▸ **Your task**
Leave out the pictures and reproduce all of the data exactly.

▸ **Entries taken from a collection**
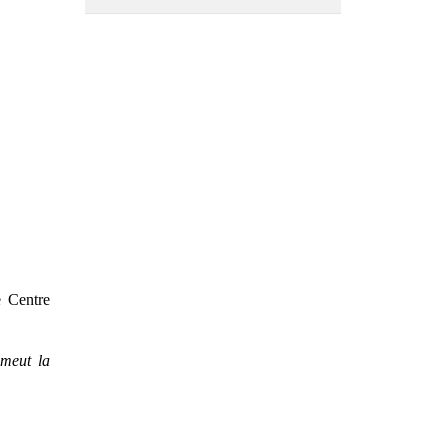
e Centre
omeut la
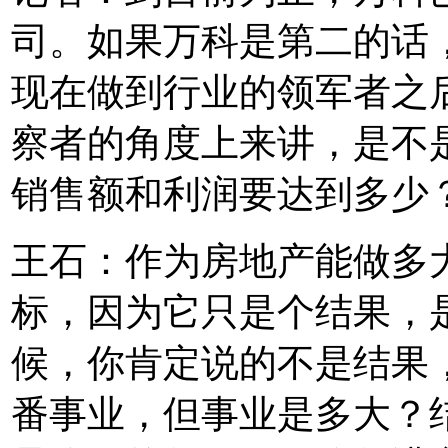
司。如果万科是第二的话，
现在做到行业的领军者之
察者的角度上来讲，是不
销售额和利润要达到多少
王石：作为房地产能做多
标，因为它只是个结果，
候，你肯定说的不是结果
番事业，但事业是多大？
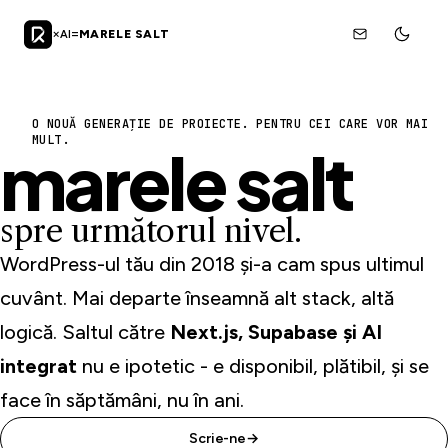
×
=
MARELE SALT
AI
mail@rt.md
O NOUĂ GENERAȚIE DE PROIECTE. PENTRU CEI CARE VOR MAI
MULT.
marele
salt
spre următorul nivel.
WordPress-ul tău din 2018 și-a cam spus ultimul
cuvânt. Mai departe înseamnă alt stack, altă
logică. Saltul către
Next.js, Supabase și AI
integrat
nu e ipotetic - e disponibil, plătibil, și se
face în săptămâni, nu în ani.
Scrie-ne
→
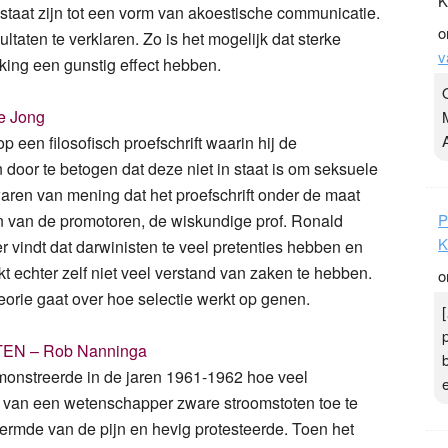
K
 staat zijn tot een vorm van akoestische communicatie.
o
aten te verklaren. Zo is het mogelijk dat sterke
v
king een gunstig effect hebben.
 Jong
een filosofisch proefschrift waarin hij de
 door te betogen dat deze niet in staat is om seksuele
waren van mening dat het proefschrift onder de maat
en van de promotoren, de wiskundige prof. Ronald
P
K
 vindt dat darwinisten te veel pretenties hebben en
t echter zelf niet veel verstand van zaken te hebben.
o
eorie gaat over hoe selectie werkt op genen.
N – Rob Nanninga
onstreerde in de jaren 1961-1962 hoe veel
 van een wetenschapper zware stroomstoten toe te
ermde van de pijn en hevig protesteerde. Toen het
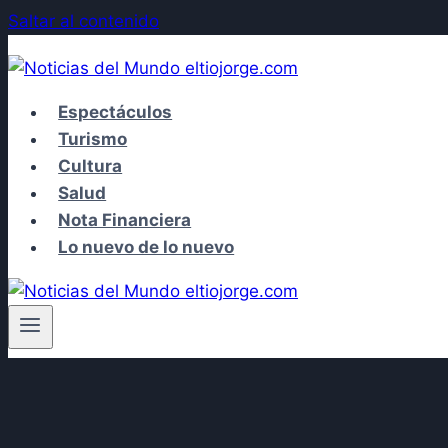
Saltar al contenido
Espectáculos
Turismo
Cultura
Salud
Nota Financiera
Lo nuevo de lo nuevo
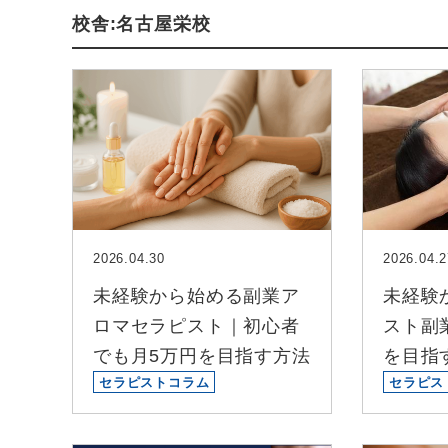
校舎:名古屋栄校
2026.04.30
2026.04.2
未経験から始める副業ア
未経験
ロマセラピスト｜初心者
スト副
でも月5万円を目指す方法
を目指
セラピストコラム
セラピス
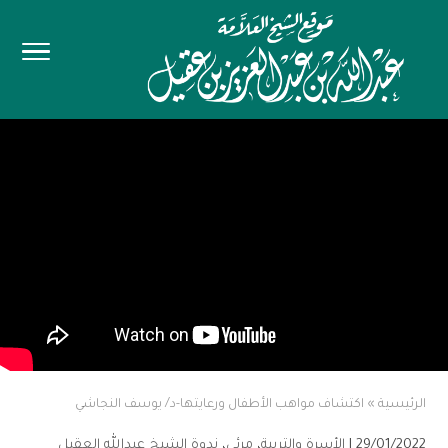
الرئيسية
»
اكتشاف مواهب الأطفال ورعايتها-د/ يوسف النجاشي
29/01/2022 |
الأسرة والتربية
،
مرئي
،
ندوة الشيخ عبدالله العقيل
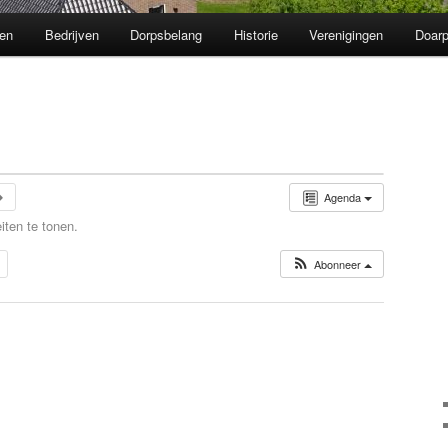
en
Bedrijven
Dorpsbelang
Historie
Verenigingen
Doarp
Agenda
iten te tonen.
Abonneer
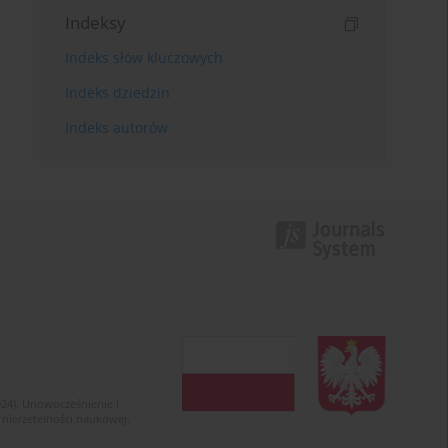
Indeksy
Indeks słów kluczowych
Indeks dziedzin
Indeks autorów
024). Unowocześnienie i
 nierzetelności naukowej.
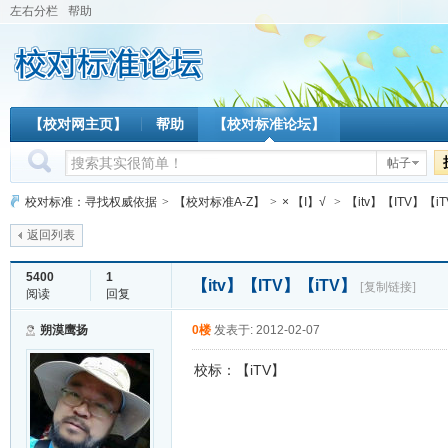
左右分栏
帮助
【校对网主页】
帮助
【校对标准论坛】
帖子
校对标准：寻找权威依据
>
【校对标准A-Z】
>
× 【I】√
>
【itv】【ITV】【i
返回列表
5400
1
【itv】【ITV】【iTV】
[复制链接]
阅读
回复
朔漠鹰扬
0楼
发表于: 2012-02-07
校标：【iTV】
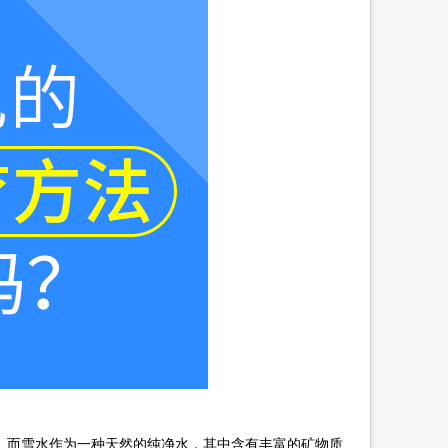
而雪水作为一种天然的纯净水，其中含有丰富的矿物质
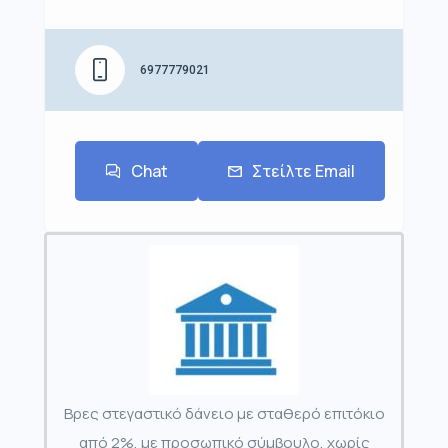
6977779021
Chat
Στείλτε Email
Βρες στεγαστικό δάνειο με σταθερό επιτόκιο
από 2%, με προσωπικό σύμβουλο, χωρίς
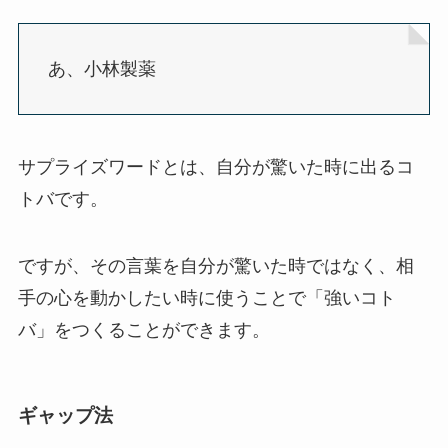
あ、小林製薬
サプライズワードとは、自分が驚いた時に出るコ
トバです。
ですが、その言葉を自分が驚いた時ではなく、相
手の心を動かしたい時に使うことで「強いコト
バ」をつくることができます。
ギャップ法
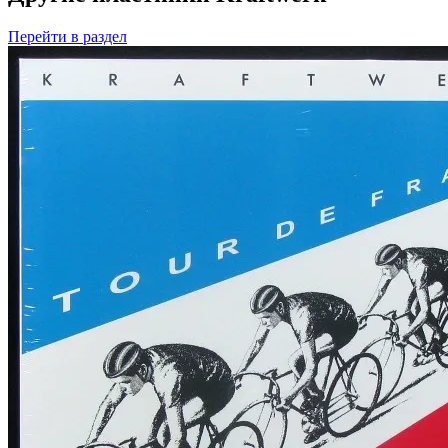
Перейти
в раздел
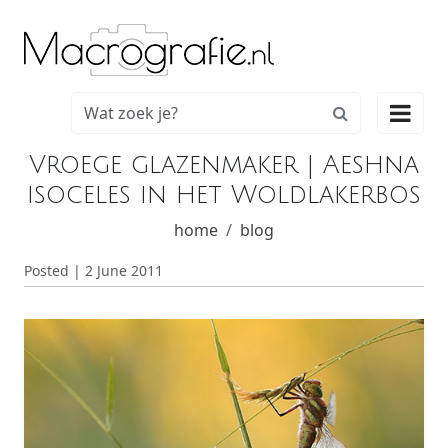

Vroege glazenmaker | Aeshna
isoceles in het Woldlakerbos
home
blog
Posted | 2 June 2011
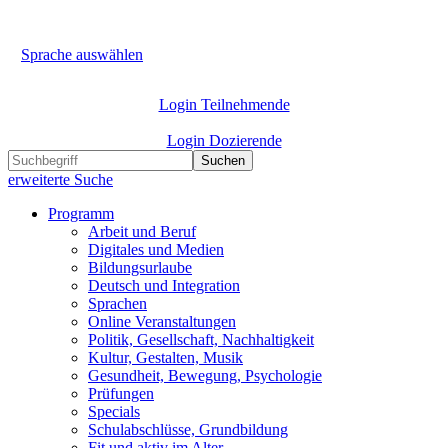
Sprache auswählen
Login Teilnehmende
Login Dozierende
Suchen
erweiterte Suche
Programm
Arbeit und Beruf
Digitales und Medien
Bildungsurlaube
Deutsch und Integration
Sprachen
Online Veranstaltungen
Politik, Gesellschaft, Nachhaltigkeit
Kultur, Gestalten, Musik
Gesundheit, Bewegung, Psychologie
Prüfungen
Specials
Schulabschlüsse, Grundbildung
Fit und aktiv im Alter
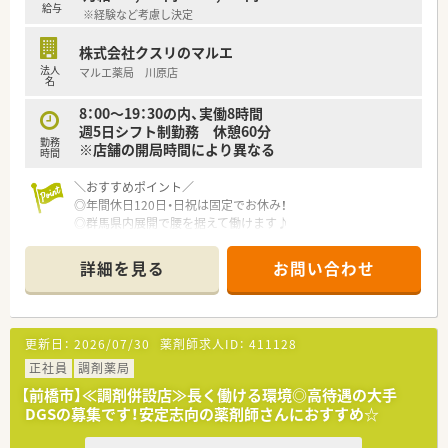
給与
※経験など考慮し決定
≪風通しが良く働きやすい職場環境≫
・社員間は「さん」付けで呼び合えるほどフラットな関係性で、役
株式会社クスリのマルエ
職や立場は関係ありません。
法人
マルエ薬局 川原店
・風通しの良い環境はアイデアを出しやすく、大きく成長できる
名
チャンスが豊富にあります。
・風通しの良い社風を実現するために、様々なサークル活動制度
8：00～19：30の内、実働8時間
も用意しています。
週5日シフト制勤務 休憩60分
勤務
・首都圏にこだわった店舗展開のため、多くの仲間と交流ができ
※店舗の開局時間により異なる
時間
店舗間の連携も良好です。
・残業時間の削減や年2回の連続休暇取得など、ライフワークバラ
＼おすすめポイント／
ンスも推進しています。
◎年間休日120日・日祝は固定でお休み！
・安心して健康的に働けるからこそ、充分に力を発揮でき、心か
◎群馬県内展開で腰を据えて働けます♪
らやりがいを感じ成長できます。
◎転居を伴う異動なし！
◎店舗拡大のための増員募集♪
詳細を見る
お問い合わせ
≪スキル、知識を幅広く身に着けキャリアアップが可能≫
◎大手DGSの傘下で安定経営！
・日進月歩の医療業界で、薬剤師は日常業務を行いながらも日々
◎管理薬剤師経験のない方でも安心な研修制度あり！
学び続けることが重要です。
◎入社後は勤務薬剤師として就業いただくため、
・トモズでは年次研修だけでなく、調剤技術研修によって継続的
将来的に管理薬剤師を目指したい方歓迎！！
更新日：
2026/07/30
薬剤師求人ID：
411128
に学び続けることができます。
・研修は業務時間内で実施し、オンとオフをしっかり切り替えて
＼こんな会社です！／
正社員
調剤薬局
プライベートも充実できます。
群馬県発祥の唯一のドラッグストアとして運営！
【前橋市】≪調剤併設店≫長く働ける環境◎高待遇の大手
・本部社員の35％が薬剤師！教育研修担当・開発担当・IT担当など
DGS54店舗 調剤併設店22店舗と群馬県内をメインに出店して
DGSの募集です！安定志向の薬剤師さんにおすすめ☆
幅広いキャリアがあります。
います。
2020年よりウエルシアHDGに参画、今後も成長し続ける群馬県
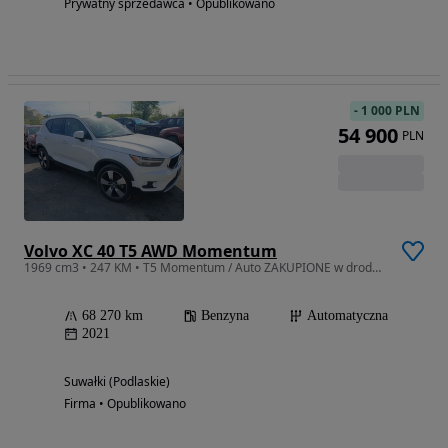
Prywatny sprzedawca • Opublikowano
-
1 000 PLN
54 900
PLN
Volvo XC 40 T5 AWD Momentum
1969 cm3 • 247 KM • T5 Momentum / Auto ZAKUPIONE w drodze / auto 24 lipca w Holandii
68 270 km
Benzyna
Automatyczna
2021
Suwałki (Podlaskie)
Firma • Opublikowano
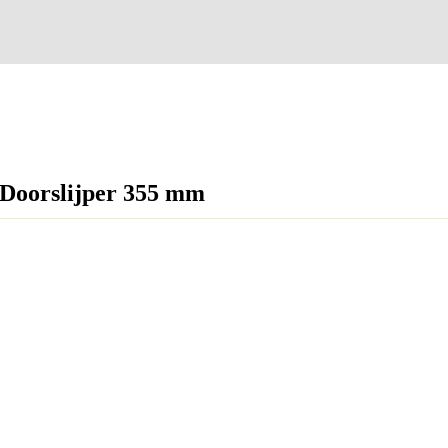
Doorslijper 355 mm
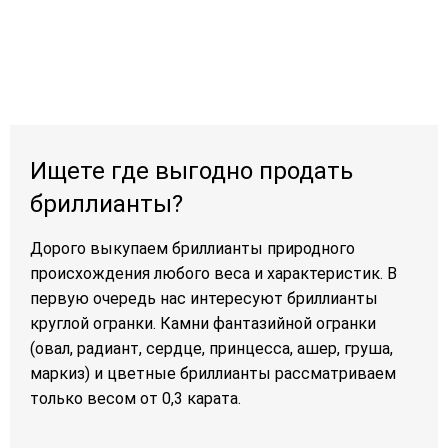
Ищете где выгодно продать
бриллианты?
Дорого выкупаем бриллианты природного
происхождения любого веса и характеристик. В
первую очередь нас интересуют бриллианты
круглой огранки. Камни фантазийной огранки
(овал, радиант, сердце, принцесса, ашер, груша,
маркиз) и цветные бриллианты рассматриваем
только весом от 0,3 карата.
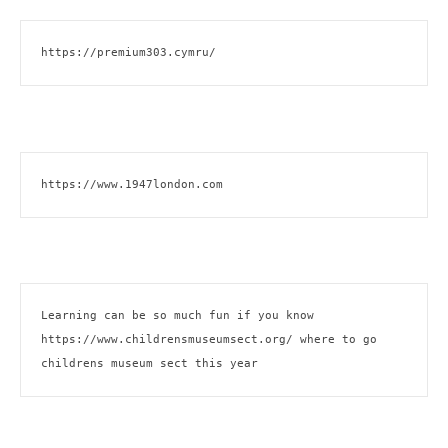
https://premium303.cymru/
https://www.1947london.com
Learning can be so much fun if you know 
https://www.childrensmuseumsect.org/
 where to go 
childrens museum sect this year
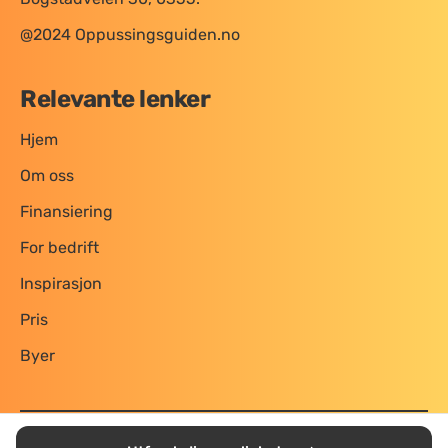
@2024 Oppussingsguiden.no
Relevante lenker
Hjem
Om oss
Finansiering
For bedrift
Inspirasjon
Pris
Byer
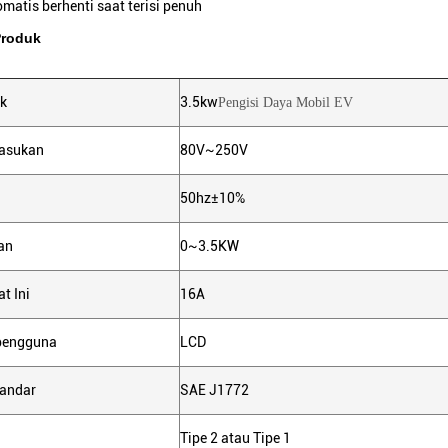
omatis berhenti saat terisi penuh
Produk
k
3.5kw
Pengisi Daya Mobil EV
asukan
80V~250V
50hz±10%
an
0~3.5KW
t Ini
16A
pengguna
LCD
tandar
SAE J1772
Tipe 2 atau Tipe 1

▸ **Task answer**
e Centre
omeut la
司。如果万科是第二的话，
现在做到行业的领军者之
察者的角度上来讲，是不
销售额和利润要达到多少
王石：作为房地产能做多
标，因为它只是个结果，
候，你肯定说的不是结果
番事业，但事业是多大？
×
=
MARELE SALT
AI
mail@rt.md
O NOUĂ GENERAȚIE DE PROIECTE. PENTRU CEI CARE VOR MAI
MULT.
marele
salt
spre următorul nivel.
WordPress-ul tău din 2018 și-a cam spus ultimul
cuvânt. Mai departe înseamnă alt stack, altă
logică. Saltul către
Next.js, Supabase și AI
integrat
nu e ipotetic - e disponibil, plătibil, și se
face în săptămâni, nu în ani.
Scrie-ne
→
K
 staat zijn tot een vorm van akoestische communicatie.
o
aten te verklaren. Zo is het mogelijk dat sterke
v
king een gunstig effect hebben.
 Jong
een filosofisch proefschrift waarin hij de
 door te betogen dat deze niet in staat is om seksuele
waren van mening dat het proefschrift onder de maat
en van de promotoren, de wiskundige prof. Ronald
P
K
 vindt dat darwinisten te veel pretenties hebben en
t echter zelf niet veel verstand van zaken te hebben.
o
eorie gaat over hoe selectie werkt op genen.
N – Rob Nanninga
onstreerde in de jaren 1961-1962 hoe veel
 van een wetenschapper zware stroomstoten toe te
ermde van de pijn en hevig protesteerde. Toen het
Saltar al contenido
Espectáculos
Turismo
Cultura
Salud
Nota Financiera
Lo nuevo de lo nuevo
校舎:名古屋栄校
2026.04.30
2026.04.2
未経験から始める副業ア
未経験
ロマセラピスト｜初心者
スト副
でも月5万円を目指す方法
を目指
セラピストコラム
セラピス
الرئيسية
»
اكتشاف مواهب الأطفال ورعايتها-د/ يوسف النجاشي
29/01/2022 |
الأسرة والتربية
،
مرئي
،
ندوة الشيخ عبدالله العقيل
en
Bedrijven
Dorpsbelang
Historie
Verenigingen
Doarp
Agenda
iten te tonen.
Abonneer
Indeksy
Indeks słów kluczowych
Indeks dziedzin
Indeks autorów
024). Unowocześnienie i
 nierzetelności naukowej.
左右分栏
帮助
【校对网主页】
帮助
【校对标准论坛】
帖子
校对标准：寻找权威依据
>
【校对标准A-Z】
>
× 【I】√
>
【itv】【ITV】【i
返回列表
5400
1
【itv】【ITV】【iTV】
[复制链接]
阅读
回复
朔漠鹰扬
0楼
发表于: 2012-02-07
校标：【iTV】
而雪水作为一种天然的纯净水，其中含有丰富的矿物质
6977779021
Chat
Στείλτε Email
Βρες στεγαστικό δάνειο με σταθερό επιτόκιο
από 2%, με προσωπικό σύμβουλο, χωρίς
あ、小林製薬
サプライズワードとは、自分が驚いた時に出るコ
トバです。
ですが、その言葉を自分が驚いた時ではなく、相
手の心を動かしたい時に使うことで「強いコト
バ」をつくることができます。
ギャップ法
Перейти
в раздел

Vroege glazenmaker | Aeshna
isoceles in het Woldlakerbos
home
blog
Posted | 2 June 2011
Sprache auswählen
Login Teilnehmende
Login Dozierende
Suchen
erweiterte Suche
Programm
Arbeit und Beruf
Digitales und Medien
Bildungsurlaube
Deutsch und Integration
Sprachen
Online Veranstaltungen
Politik, Gesellschaft, Nachhaltigkeit
Kultur, Gestalten, Musik
Gesundheit, Bewegung, Psychologie
Prüfungen
Specials
Schulabschlüsse, Grundbildung
Fit und aktiv im Alter
給与
※経験など考慮し決定
≪風通しが良く働きやすい職場環境≫
・社員間は「さん」付けで呼び合えるほどフラットな関係性で、役
株式会社クスリのマルエ
職や立場は関係ありません。
法人
マルエ薬局 川原店
・風通しの良い環境はアイデアを出しやすく、大きく成長できる
名
チャンスが豊富にあります。
・風通しの良い社風を実現するために、様々なサークル活動制度
8：00～19：30の内、実働8時間
も用意しています。
週5日シフト制勤務 休憩60分
勤務
・首都圏にこだわった店舗展開のため、多くの仲間と交流ができ
※店舗の開局時間により異なる
時間
店舗間の連携も良好です。
・残業時間の削減や年2回の連続休暇取得など、ライフワークバラ
＼おすすめポイント／
ンスも推進しています。
◎年間休日120日・日祝は固定でお休み！
・安心して健康的に働けるからこそ、充分に力を発揮でき、心か
◎群馬県内展開で腰を据えて働けます♪
らやりがいを感じ成長できます。
◎転居を伴う異動なし！
◎店舗拡大のための増員募集♪
詳細を見る
お問い合わせ
≪スキル、知識を幅広く身に着けキャリアアップが可能≫
◎大手DGSの傘下で安定経営！
・日進月歩の医療業界で、薬剤師は日常業務を行いながらも日々
◎管理薬剤師経験のない方でも安心な研修制度あり！
学び続けることが重要です。
◎入社後は勤務薬剤師として就業いただくため、
・トモズでは年次研修だけでなく、調剤技術研修によって継続的
将来的に管理薬剤師を目指したい方歓迎！！
更新日：
2026/07/30
薬剤師求人ID：
411128
に学び続けることができます。
・研修は業務時間内で実施し、オンとオフをしっかり切り替えて
＼こんな会社です！／
正社員
調剤薬局
プライベートも充実できます。
群馬県発祥の唯一のドラッグストアとして運営！
【前橋市】≪調剤併設店≫長く働ける環境◎高待遇の大手
・本部社員の35％が薬剤師！教育研修担当・開発担当・IT担当など
DGS54店舗 調剤併設店22店舗と群馬県内をメインに出店して
DGSの募集です！安定志向の薬剤師さんにおすすめ☆
幅広いキャリアがあります。
います。
2020年よりウエルシアHDGに参画、今後も成長し続ける群馬県
Prywatny sprzedawca • Opublikowano
-
1 000 PLN
54 900
PLN
Volvo XC 40 T5 AWD Momentum
1969 cm3 • 247 KM • T5 Momentum / Auto ZAKUPIONE w drodze / auto 24 lipca w Holandii
68 270 km
Benzyna
Automatyczna
2021
Suwałki (Podlaskie)
Firma • Opublikowano
Doorslijper 355 mm
Ищете где выгодно продать
бриллианты?
Дорого выкупаем бриллианты природного
происхождения любого веса и характеристик. В
первую очередь нас интересуют бриллианты
круглой огранки. Камни фантазийной огранки
(овал, радиант, сердце, принцесса, ашер, груша,
маркиз) и цветные бриллианты рассматриваем
только весом от 0,3 карата.
https://premium303.cymru/
https://www.1947london.com
Learning can be so much fun if you know 
https://www.childrensmuseumsect.org/
 where to go 
childrens museum sect this year
@2024 Oppussingsguiden.no
Relevante lenker
Hjem
Om oss
Finansiering
For bedrift
Inspirasjon
Pris
Byer
omatis berhenti saat terisi penuh
Produk
k
3.5kw
Pengisi Daya Mobil EV
asukan
80V~250V
50hz±10%
an
0~3.5KW
t Ini
16A
pengguna
LCD
tandar
SAE J1772
Tipe 2 atau Tipe 1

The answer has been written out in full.